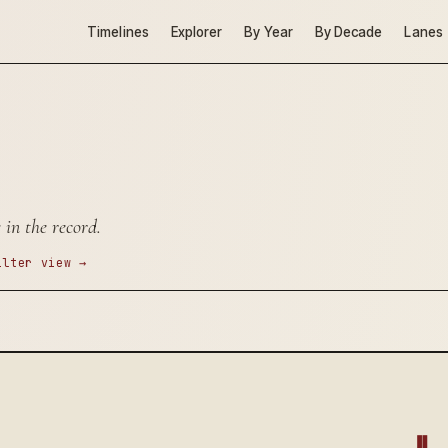
Timelines
Explorer
By Year
By Decade
Lanes
 in the record.
ilter view →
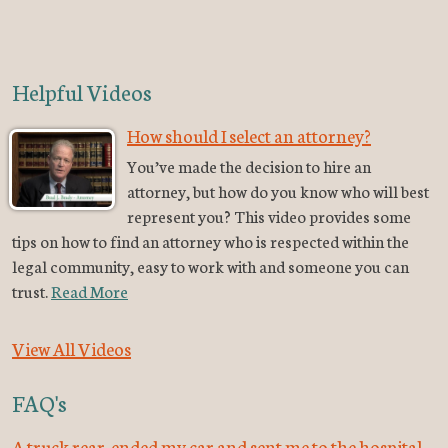
Helpful Videos
How should I select an attorney?
You’ve made the decision to hire an
attorney, but how do you know who will best
represent you? This video provides some
tips on how to find an attorney who is respected within the
legal community, easy to work with and someone you can
trust.
Read More
View All Videos
FAQ's
A truck rear-ended my car and sent me to the hospital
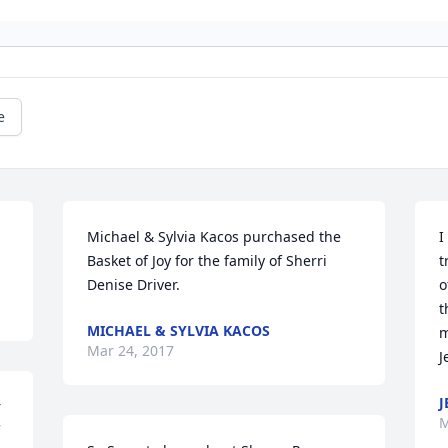
e
Michael & Sylvia Kacos purchased the 
I
Basket of Joy for the family of Sherri 
t
Denise Driver.
o
t
MICHAEL & SYLVIA KACOS
m
Mar 24, 2017
J
J
 
M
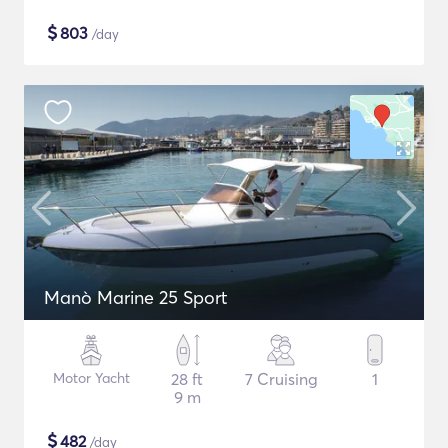
$
803
/day
Manò Marine 25 Sport
Motor Yacht
28 ft
7 Cruising
1
9 m
$
482
/day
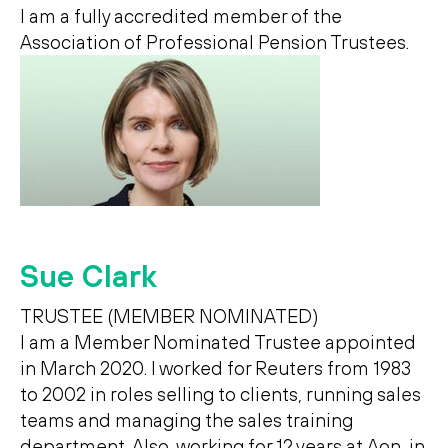
I am a fully accredited member of the
Association of Professional Pension Trustees.
Sue Clark
TRUSTEE (MEMBER NOMINATED)
I am a Member Nominated Trustee appointed
in March 2020. I worked for Reuters from 1983
to 2002 in roles selling to clients, running sales
teams and managing the sales training
department. Also, working for 12 years at Aon, in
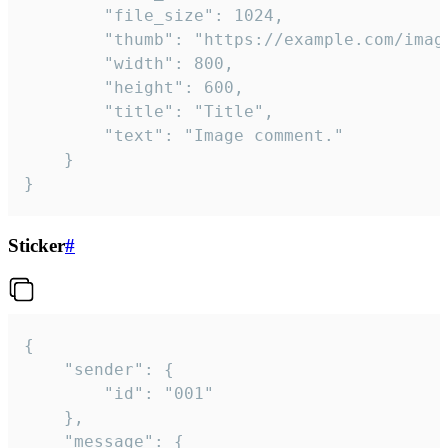
		"file_size": 1024,

		"thumb": "https://example.com/image_thumb.png",

		"width": 800,

		"height": 600,

		"title": "Title",

		"text": "Image comment."

	}

}
Sticker
#
{

	"sender": {

		"id": "001"

	},

	"message": {
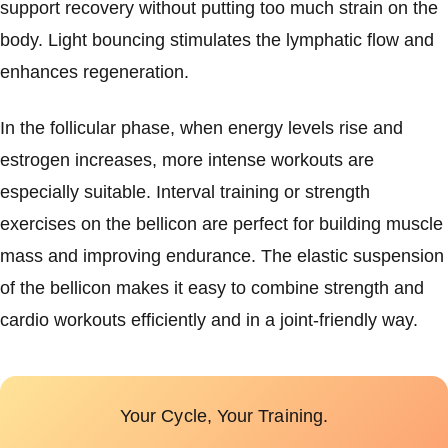
support recovery without putting too much strain on the
body. Light bouncing stimulates the lymphatic flow and
enhances regeneration.
In the follicular phase, when energy levels rise and
estrogen increases, more intense workouts are
especially suitable. Interval training or strength
exercises on the bellicon are perfect for building muscle
mass and improving endurance. The elastic suspension
of the bellicon makes it easy to combine strength and
cardio workouts efficiently and in a joint-friendly way.
Your Cycle, Your Training.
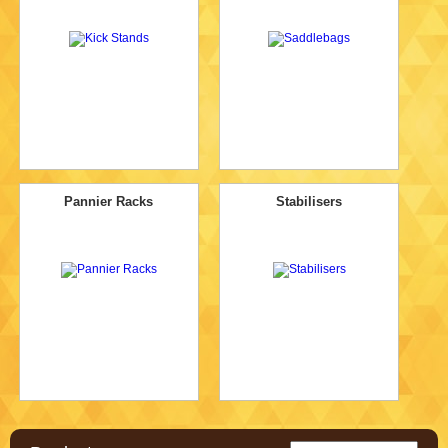
Pannier Racks
Stabilisers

—————

TASK PROMPT: Transcribe exactly the lines above, beginning at the one with "How should I select an attorney?" and going up to and including the one with "In the follicular". Pictures do not belong in the copy.

ANSWER AREA:
How should I select an attorney?
You’ve made the decision to hire an
attorney, but how do you know who will best
represent you? This video provides some
tips on how to find an attorney who is respected within the
legal community, easy to work with and someone you can
trust.
Read More
View All Videos
FAQ's
A truck rear-ended my car and sent me to the hospital
e
Michael & Sylvia Kacos purchased the 
I
Basket of Joy for the family of Sherri 
t
Denise Driver.
o
t
MICHAEL & SYLVIA KACOS
m
Mar 24, 2017
J
J
 
M
$
803
/day
Manò Marine 25 Sport
Motor Yacht
28 ft
7 Cruising
1
9 m
$
482
/day
I am a fully accredited member of the
Association of Professional Pension Trustees.
Sue Clark
TRUSTEE (MEMBER NOMINATED)
I am a Member Nominated Trustee appointed
in March 2020. I worked for Reuters from 1983
to 2002 in roles selling to clients, running sales
teams and managing the sales training
department. Also, working for 12 years at Aon, in
		"file_size": 1024,

		"thumb": "https://example.com/image_thumb.png",

		"width": 800,

		"height": 600,

		"title": "Title",

		"text": "Image comment."

	}

}
Sticker
#
{

	"sender": {

		"id": "001"

	},

	"message": {
support recovery without putting too much strain on the
body. Light bouncing stimulates the lymphatic flow and
enhances regeneration.
In the follicular phase, when energy levels rise and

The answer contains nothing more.